São agressores que ainda não ultrapassaram o limite: o da agressão física. Homens que vivem num clima de tensão e que começam a ter ideia do seu próprio descontrolo.

São ainda uma minoria, mas, no último ano, foram eles que, por iniciativa própria, pediram ajuda ao Serviço de Violência Familiar do Centro Hospitalar Psiquiátrico de Coimbra (CHPC).

De acordo com João Redondo, coordenador daquela unidade que funciona no Sobral Cid, este “é um primeiro sinal de que pode vir a ocorrer uma situação de violência. E, mais do que fazer a sinalização da vítima, é importante fazer o “screening” do agressor”. A esses homens – acrescentou o responsável –, “é necessário mostrar-lhes que é possível encontrar algum sentido para a vida”.

Porque “quando falamos de violência doméstica/familiar, falamos de significações e de relações, de contextos onde há agressores, e vítimas”, que a curto e a longo prazo, serão ambos vítimas inevitáveis de repercussões, no seu bem-estar, com todas as consequências que lhes são inerentes.

João Redondo falava aos jornalistas à margem de um encontro do Projeto de Intervenção em Rede (PIR) sensibiliza para a violência doméstica, um projeto que visa implementar uma rede de cuidados na área geográfica de influência da ARS Centro. O PIR resulta de uma parceria da Comissão para a Cidadania e Igualdade de Género (CIG) com o CHPC e a Administração Regional de Saúde do Centro.

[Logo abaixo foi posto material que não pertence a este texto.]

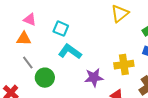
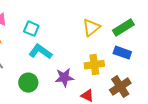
yellow triangle: (120, 14) -> (91, 28), moved
green circle: (45, 78) -> (28, 83), moved

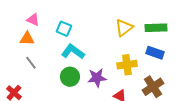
green rectangle: (123, 28) -> (156, 28), turned 30
green circle: (28, 83) -> (70, 77), moved

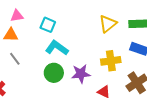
pink triangle: (33, 20) -> (17, 16), turned -32

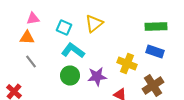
yellow triangle: (108, 24) -> (94, 24), moved
yellow cross: (111, 61) -> (127, 64), turned 30

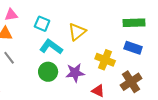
yellow triangle: (94, 24) -> (77, 32), moved

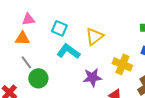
green circle: (48, 72) -> (38, 78), moved

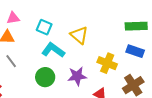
yellow triangle: (94, 36) -> (79, 35), turned -42
green circle: (38, 78) -> (45, 77), moved

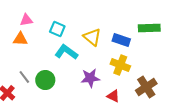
blue rectangle: (135, 51) -> (121, 40), moved
gray line: (11, 61) -> (24, 77), moved
green circle: (45, 77) -> (45, 80), moved

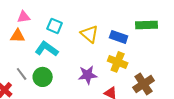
cyan L-shape: (66, 52) -> (47, 49), moved

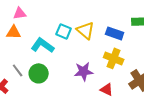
cyan square: (55, 26) -> (64, 31), moved

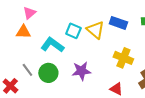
pink triangle: (20, 13) -> (29, 13), turned -32
blue rectangle: (115, 33) -> (118, 23), moved
purple star: (84, 71) -> (81, 71), moved

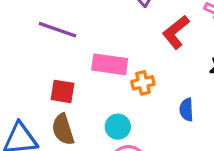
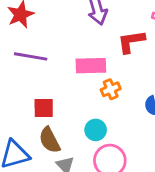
red L-shape: (176, 32) -> (131, 42), turned 40
pink rectangle: (110, 64) -> (91, 66), moved

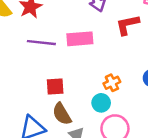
pink rectangle: (91, 66) -> (80, 39), moved
orange cross: (111, 89) -> (112, 83), moved

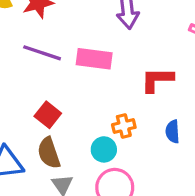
red L-shape: (127, 25) -> (157, 80), moved
red square: (55, 87) -> (48, 115), turned 30

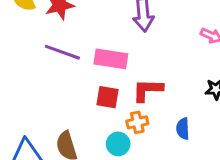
red L-shape: (157, 80) -> (148, 90), moved
red square: (48, 115) -> (108, 97), moved, turned -30

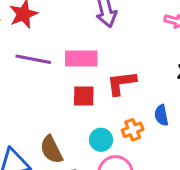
orange cross: (137, 122) -> (133, 130), moved

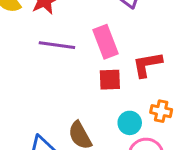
pink rectangle: (81, 58) -> (105, 42), turned 72
orange cross: (133, 130) -> (161, 111), turned 36

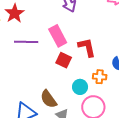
red L-shape: (147, 65) -> (87, 47), turned 95
red square: (110, 80) -> (64, 60), turned 35

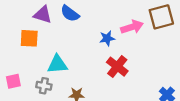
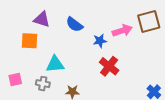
blue semicircle: (70, 13) -> (74, 24), moved

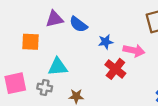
purple triangle: (42, 19) -> (54, 19), moved, turned -30
pink arrow: (122, 31) -> (134, 50), moved, turned 30
pink square: (15, 80) -> (15, 83), size x1.5

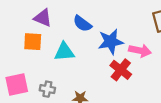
purple triangle: (54, 19) -> (43, 18), moved, turned 36
blue star: (106, 42) -> (111, 42), size x1.6
cyan triangle: (58, 67) -> (64, 52), moved

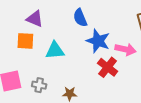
blue semicircle: (82, 24) -> (80, 18), moved, turned 30
blue star: (111, 42) -> (98, 41), turned 30

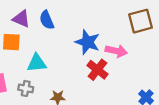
blue semicircle: (80, 18) -> (47, 20), moved
cyan triangle: (55, 50) -> (37, 63), moved

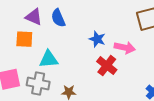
blue star: (88, 42) -> (97, 39), size x0.7
gray cross: (26, 88) -> (38, 83), size x1.5

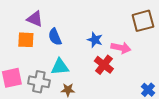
blue semicircle: (58, 18) -> (55, 37), moved
cyan triangle: (49, 59) -> (60, 67), moved

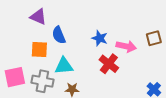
brown square: (143, 21) -> (154, 38), moved, size x0.7
orange square: (26, 40) -> (39, 49), moved

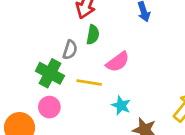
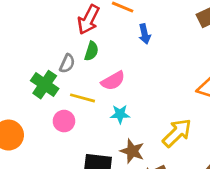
cyan star: (121, 105) -> (120, 114), moved, turned -30
pink circle: (49, 107) -> (64, 121), moved

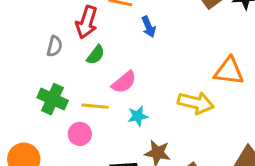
green semicircle: (91, 51) -> (96, 55), turned 30
gray semicircle: (67, 63) -> (55, 46), moved
yellow arrow: (177, 133) -> (196, 103), moved, turned 68

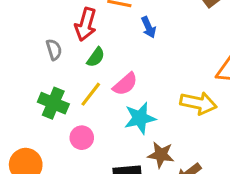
gray semicircle: (55, 46) -> (54, 50), turned -30
yellow line: (95, 106) -> (91, 94), moved, turned -56
cyan star: (138, 116) -> (140, 118), size x1.5

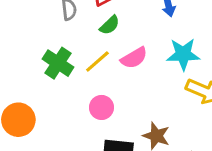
cyan star: (140, 118) -> (183, 54), moved
pink circle: (82, 138) -> (101, 107), moved

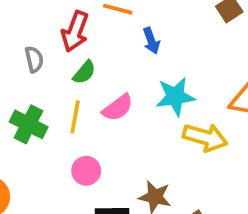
yellow line: (97, 61) -> (75, 117), turned -32

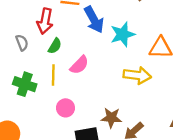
blue arrow: (151, 41) -> (94, 20), size x1.6
cyan star: (175, 96) -> (123, 34), moved

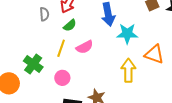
yellow arrow: (137, 75) -> (128, 70), turned -115
green cross: (25, 84) -> (33, 64), moved

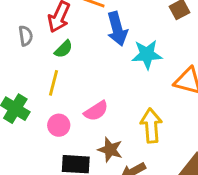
pink semicircle: (85, 47) -> (96, 111), moved
yellow arrow: (128, 70) -> (151, 126), moved

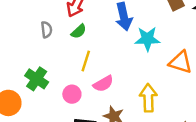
gray semicircle: (26, 36) -> (46, 30), moved
yellow line: (54, 83) -> (86, 61), moved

Trata-se de um projeto pioneiro, com uma duração de 36 meses (Maio 2009 a Abril 2012), que envolverá técnicos de diversas áreas, intervenientes em diferentes momentos do processo de sinalização, avaliação e encaminhamento/ajuda aos vários “atores” (vítimas e agressores) associados a situações de violência doméstica. Entre outros profissionais, integra técnicos das áreas dos cuidados de saúde primários, dos serviços de urgência (HUC e CHC), das maternidades, bem como da psiquiatria e saúde mental. Estes profissionais estão estrategicamente posicionados para diagnosticar, intervir e encaminhar mais precocemente os casos de violência.

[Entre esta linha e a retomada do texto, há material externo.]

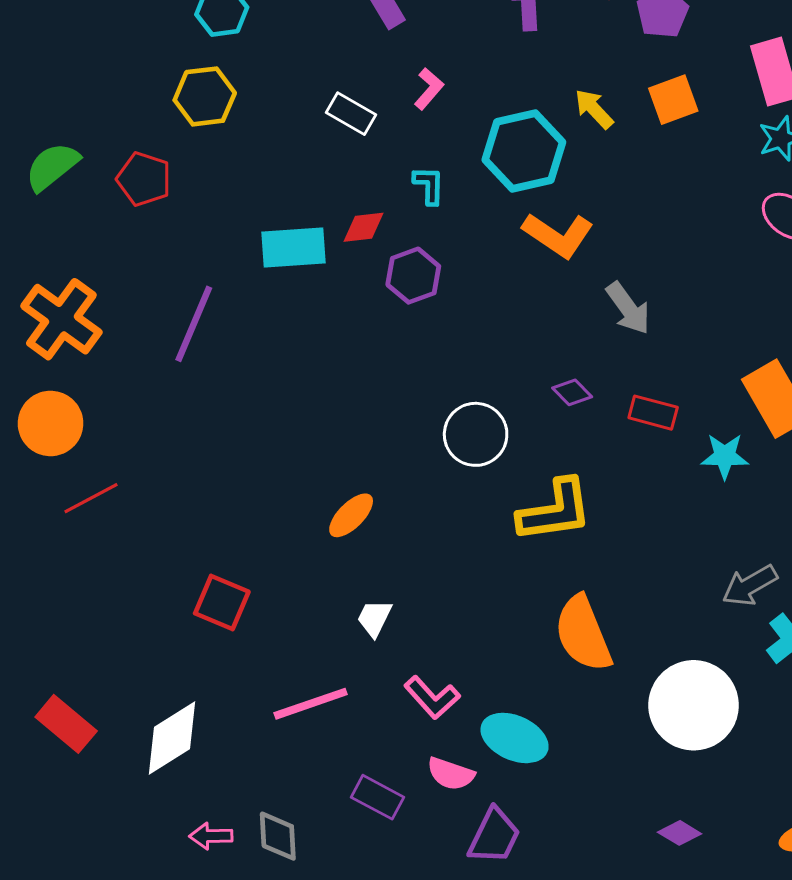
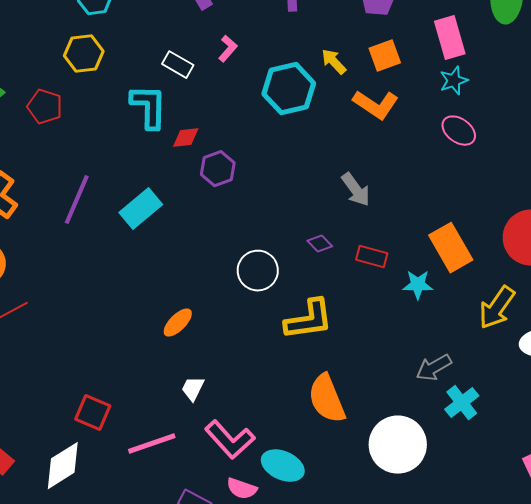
cyan L-shape: (429, 185) -> (149, 107), moved, size x1.8
orange L-shape: (558, 235) -> (376, 105), moved
cyan rectangle: (293, 248) -> (141, 209), moved, turned -36
red square: (222, 603) -> (93, 413), moved
pink L-shape: (432, 697) -> (230, 440), size x1.4

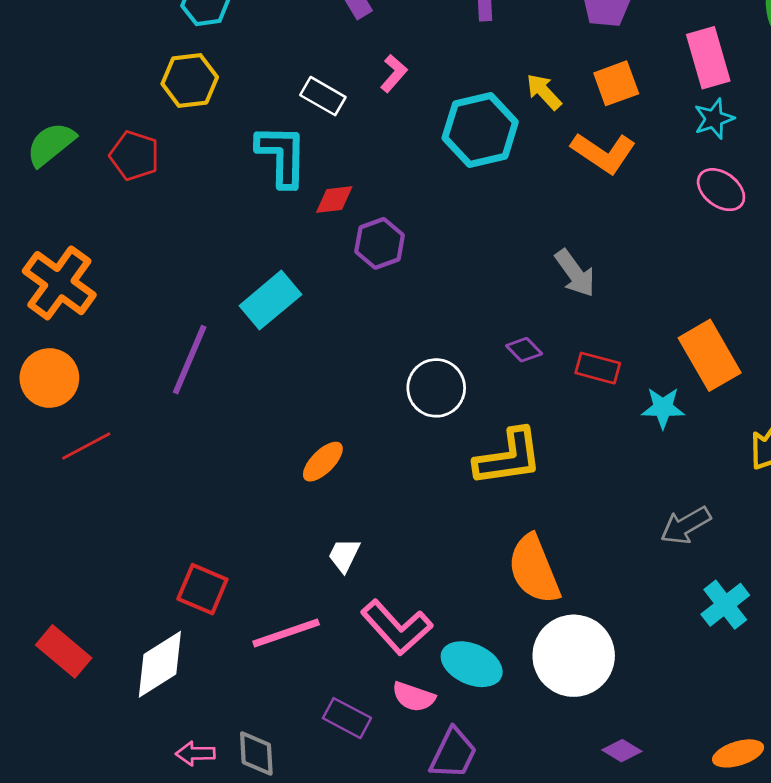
purple line: (77, 200) -> (190, 360), moved
cyan cross: (462, 403) -> (725, 605), moved
white circle: (398, 445) -> (574, 656), moved

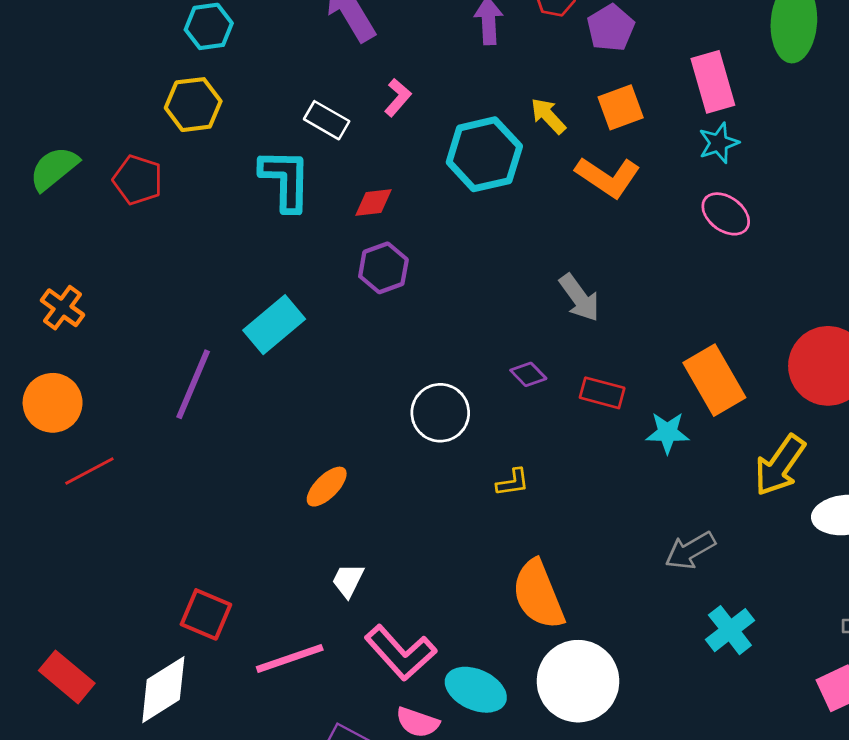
red diamond: (334, 199) -> (374, 203), moved
orange cross: (59, 283) -> (62, 308), size x0.6
yellow L-shape: (508, 457) -> (513, 482), size x0.5

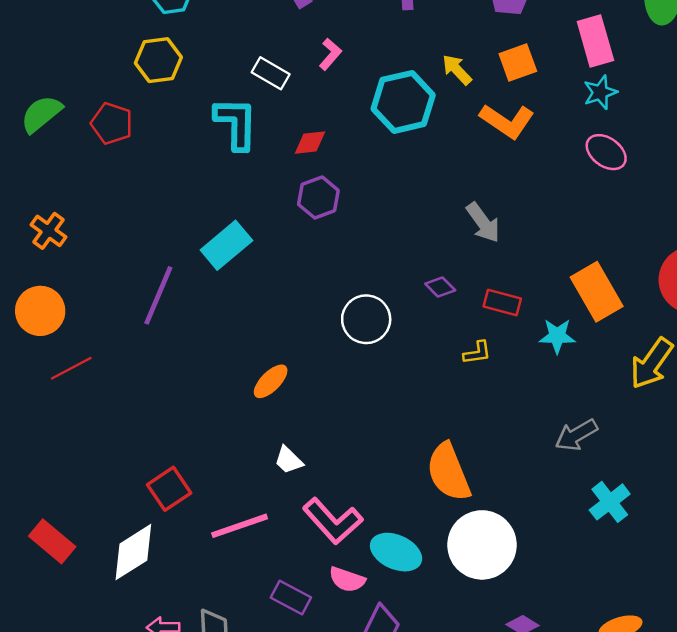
yellow L-shape: (513, 482) -> (477, 353), moved
white trapezoid: (348, 580) -> (289, 460), turned -72
red square: (206, 614) -> (169, 489), turned 33

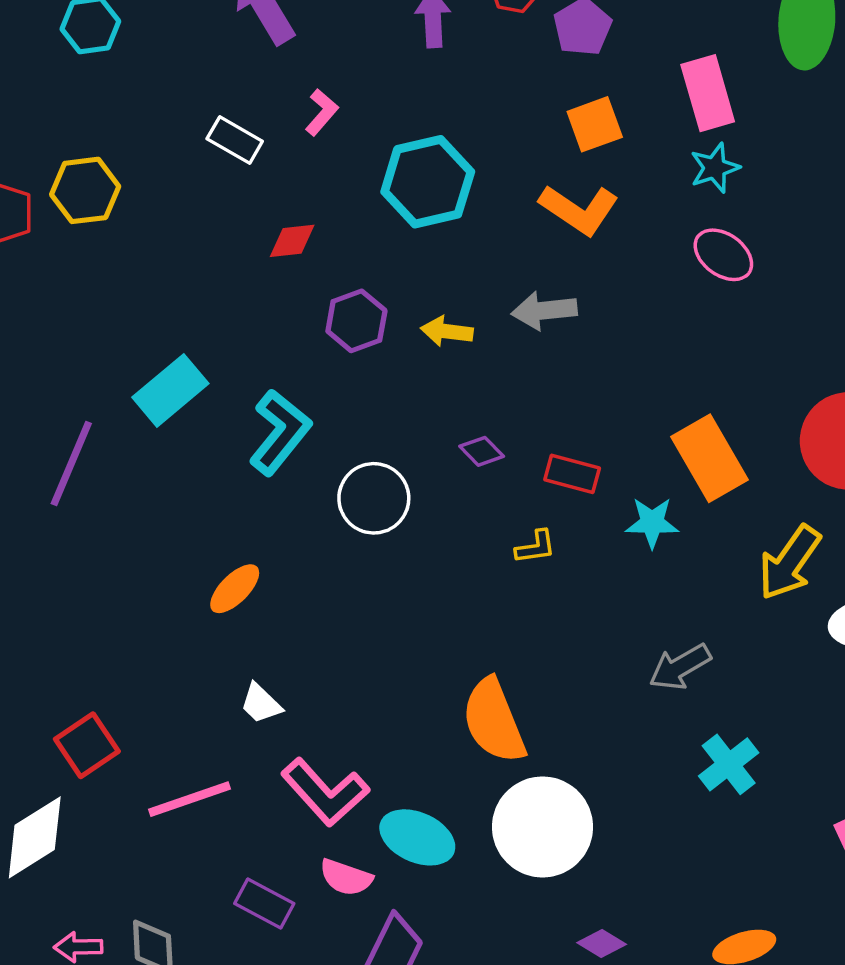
yellow hexagon: (158, 60) -> (85, 190), moved
yellow arrow: (457, 70) -> (447, 331), moved, turned -40
cyan L-shape: (236, 123) -> (280, 432), moved, turned 38
purple hexagon: (318, 197) -> (356, 321), moved
gray arrow: (483, 223) -> (544, 310), moved, turned 120

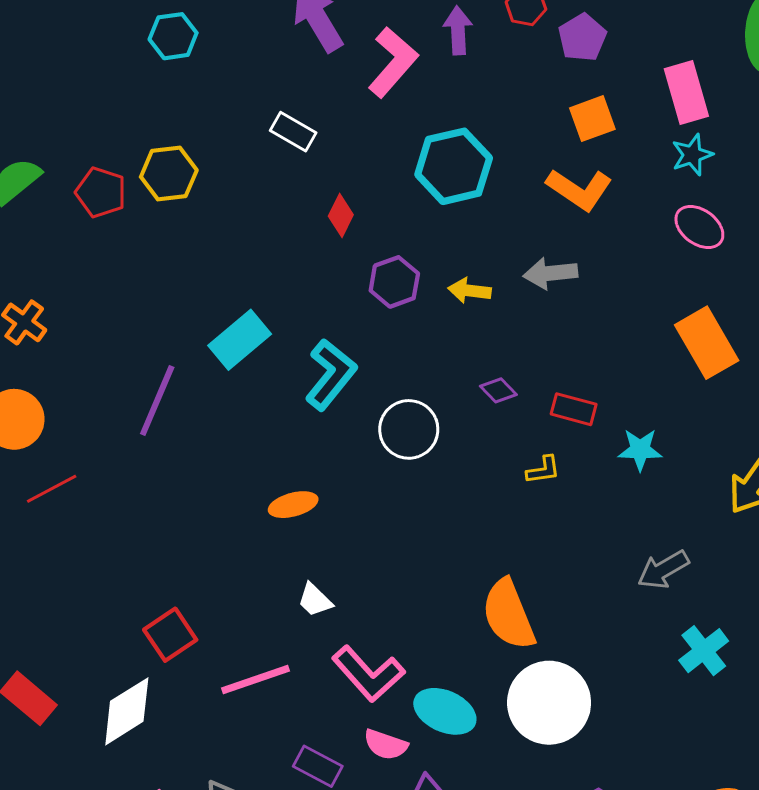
pink L-shape: (322, 112) -> (393, 62), moved, size x1.8
red diamond: (292, 241) -> (341, 215), turned -57
orange rectangle: (709, 458) -> (707, 343), moved
orange ellipse: (235, 589) -> (293, 505), turned 30

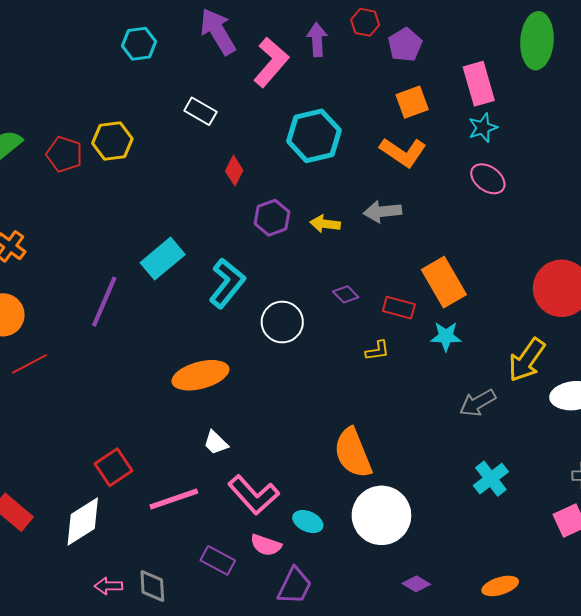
cyan hexagon: (173, 36) -> (139, 44), moved
orange rectangle: (707, 343) -> (444, 282), moved
orange ellipse: (293, 505) -> (200, 375), size x1.6
gray arrow: (663, 570) -> (478, 403), moved
cyan ellipse: (445, 711) -> (308, 522), size x0.7

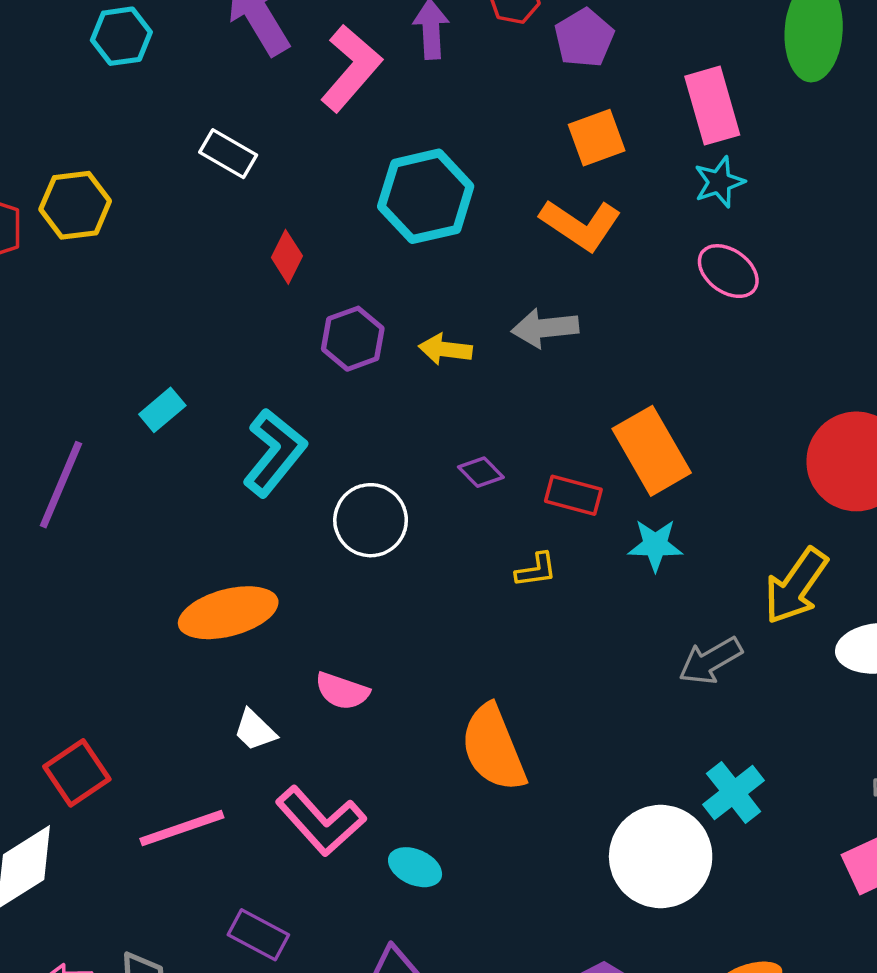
cyan rectangle: (163, 259) -> (162, 410), size x0.6
white circle: (381, 515) -> (661, 857), moved
pink semicircle: (266, 545) -> (342, 691), moved

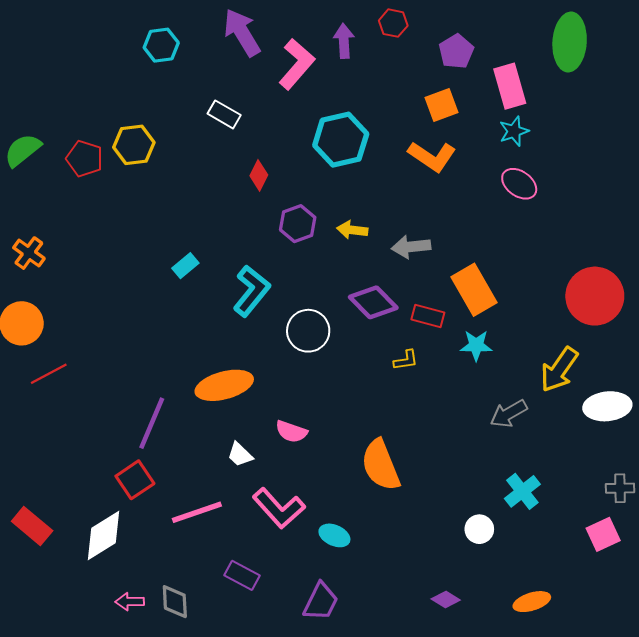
purple pentagon: (584, 38) -> (456, 51), moved
gray arrow: (545, 328) -> (411, 247), moved
purple diamond: (481, 472) -> (373, 302), size x1.8
purple line: (61, 485) -> (152, 423), moved
white circle: (661, 857) -> (479, 529), size x0.5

Na sessão de ontem, Sara Falcão Casaca, presidente da CIG, afirmou que a sociedade portuguesa tem vindo a trabalhar mais em rede contra a violência doméstica.”Os passos que possamos desenvolver sozinhos serão sempre passos muito tímidos”. Por isso – lembrou –, “um melhor futuro só se constrói de mãos dadas e com convicções firmes. Preparamo-lo todos os dias”.